こうして念願叶って見にくることができ、劇場に入ったときからソワソワとする気持ちを抑えようとなんとか平静を装っていたけれど、やはり態度に出てしまっていたらしい。
「今日の演目は、ご令嬢たちの間で今とても人気のあるものみたいですよ」
「そうなんですね。楽しみです」
そうして始まった舞台にわたしは引き込まれ、そして最後には――号泣していた。
「少し落ち着きましたか?」
わたしはハンカチで目頭を押さえながらその言葉に頷いた。
ジェフリー様は観劇の後、涙が止まらず真っ赤に泣き腫らした目になってしまったわたしを気遣い、近くのカフェに案内してくれたのだ。
「申し訳ございません。少し感動してしまって」
「大丈夫ですよ。とてもいいお話でしたから」
「はい。特にクライマックスの、お姫様を守るために護衛騎士が犠牲になったシーンがとても切なくて……」
「あそこは演技も演出も素晴らしかったですよね。

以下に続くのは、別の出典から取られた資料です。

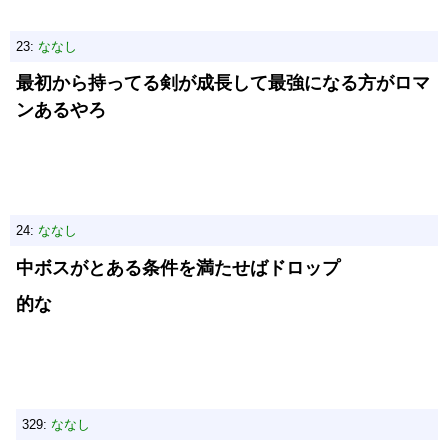
23:
ななし
最初から持ってる剣が成長して最強になる方がロマ
ンあるやろ
24:
ななし
中ボスがとある条件を満たせばドロップ
的な
329:
ななし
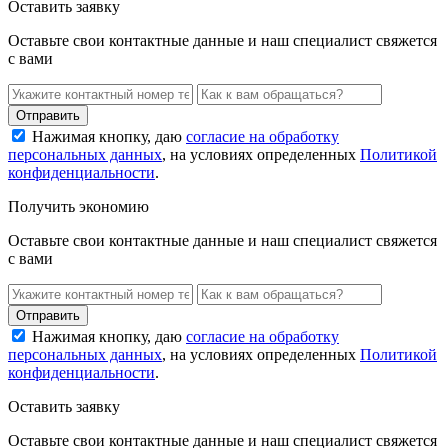
Оставить заявку
Оставьте свои контактные данные и наш специалист свяжется
с вами
Нажимая кнопку, даю
согласие на обработку
персональных данных
, на условиях определенных
Политикой
конфиденциальности
.
Получить экономию
Оставьте свои контактные данные и наш специалист свяжется
с вами
Нажимая кнопку, даю
согласие на обработку
персональных данных
, на условиях определенных
Политикой
конфиденциальности
.
Оставить заявку
Оставьте свои контактные данные и наш специалист свяжется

私も思わずグッときました」
「でも二人はもう結ばれることはないなんて、とても悲しい終わり方ですよね」
創作の部分はあれど、あの二人はかつて実在した二人をもとにした物語なのだ。
もしあの立場だったらとても耐えられないと思うと、また目が潤みそうになる。
わたしは生まれてから今まで、誰かのことを好きになったことはない。だけど、あんなに悲しい思いをするのが恋だというなら、それはとても恐ろしいものなのではないかと思ってしまった。
「私は悲しい物語だとは思いませんでした」
「え?」
「少なくとも愛する人を守りきって亡くなった護衛騎士にとっては幸せな人生だったでしょう」
「結ばれることがなくても、ですか……?」
「ええ。もしかしたら、私が騎士だからなおさらそう思うのかもしれません」
そう言って微笑むジェフリー様はなんだかとても大人びた顔をしていた。
「それにしても、エリアナ嬢は美しいだけでなく、とても可愛らしい方のようですね」
急にそんなことを言ってくるジェフリー様に、思わず「揶揄わないでください」と小さく声を上げる。
しかし、目の前のジェフリー様はすぐさま頭を振った。
「揶揄っているわけではありません」
そして予想外に真面目な顔をわたしに向けると、少しだけ緊張したような様子で問いかけてくる。
「……この間の夜会では団長とかなり親密なご様子でしたが、どのようなご関係なのでしょうか?」
「彼は……友人です」
「そうですか」
彼はしばらくその言葉の真意を確かめるようにわたしのことをじっと見つめた後、ゆっくりと口を開いた。